51      Em segundo lugar, a interpretação literal apresentada no n.o 49 do presente acórdão é corroborada pelo contexto e pela génese do artigo 3.o da Diretiva 2009/119, bem como pelos objetivos desta última.

52      Primeiro, quanto ao contexto deste artigo 3.o, por um lado, há que salientar que, em conformidade com o artigo 4.o, n.o 1, e com o anexo III da Diretiva 2009/119, os níveis das reservas detidas, que não as reservas de petróleo bruto, são calculados com base no equivalente de petróleo bruto. A este respeito, o sexto parágrafo, alíneas a) e b), do anexo III desta diretiva prevê dois métodos de cálculo alternativos. Assim, os Estados‑Membros podem incluir, no cálculo do nível das reservas detidas, «todas as outras reservas de produtos petrolíferos identificados no anexo A, secção 3.4, do [Regulamento n.o 1099/2008]» ou apenas as reservas de alguns desses produtos [gasolina para motores, gasolina de aviação, carborreatores do tipo gasolina (carborreatores do tipo nafta ou JP4), combustíveis do tipo querosene para motores de reação, outro querosene, gasóleo/diesel (fuelóleo destilado), fuelóleo (de baixo e de alto teor de enxofre)].

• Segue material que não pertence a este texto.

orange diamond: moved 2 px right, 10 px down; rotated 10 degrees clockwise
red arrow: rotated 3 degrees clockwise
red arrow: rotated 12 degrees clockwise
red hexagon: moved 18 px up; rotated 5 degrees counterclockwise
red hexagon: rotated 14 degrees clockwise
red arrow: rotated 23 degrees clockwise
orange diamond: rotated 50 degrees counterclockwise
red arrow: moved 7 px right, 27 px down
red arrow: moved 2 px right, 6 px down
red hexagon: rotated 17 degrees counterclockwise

53      Ora, como observou o advogado‑geral no n.o 65 das suas conclusões, a concessão de tal escolha aos Estados‑Membros pressupõe que estes disponham de uma margem de apreciação para determinar a composição concreta das respetivas reservas de segurança.

54      Por outro lado, decorre de uma leitura integral da Diretiva 2009/119 que apenas o seu artigo 9.o, n.o 5, contém elementos de definição da composição das reservas de segurança dos Estados‑Membros. Nos termos desta disposição, cada Estado‑Membro que não se tiver comprometido a deter, em todo um ano civil, pelo menos 30 dias de reservas específicas, na aceção do artigo 2.o, primeiro parágrafo, alínea l), desta diretiva, deve garantir que pelo menos um terço das suas obrigações de armazenagem seja detido sob a forma de produtos compostos nos termos dos n.os 2 e 3, da referida diretiva. Este n.o 2 contém uma lista de catorze categorias de produtos petrolíferos, conforme definidas na secção 3.4 do anexo A do Regulamento n.o 1099/2008.

55      Pode deduzir‑se de uma comparação entre o artigo 3.o e o artigo 9.o, n.o 5, da Diretiva 2009/119 que, quando o legislador da União pretende limitar a margem de apreciação dos Estados‑Membros quanto à composição das reservas de segurança, o prevê expressamente.

56      Segundo, esta conclusão é também corroborada pela génese do artigo 3.o da Diretiva 2009/119.

57      A este respeito, há que especificar que o artigo 1.o, n.o 1, e o artigo 2.o das Diretivas 68/414 e 2006/67 impunham aos Estados‑Membros a obrigação de manterem reservas de segurança para três categorias de produtos petrolíferos específicas expressamente referidas nesse artigo 2.o, a saber, primeiro, a gasolina para automóvel e combustível para avião (gasolina para avião, combustível para motores de reação do tipo gasolina), segundo, os gasóleos, os combustíveis diesel, o petróleo de iluminação e o combustível para motores de reação do tipo querosene, e terceiro, os fuelóleos.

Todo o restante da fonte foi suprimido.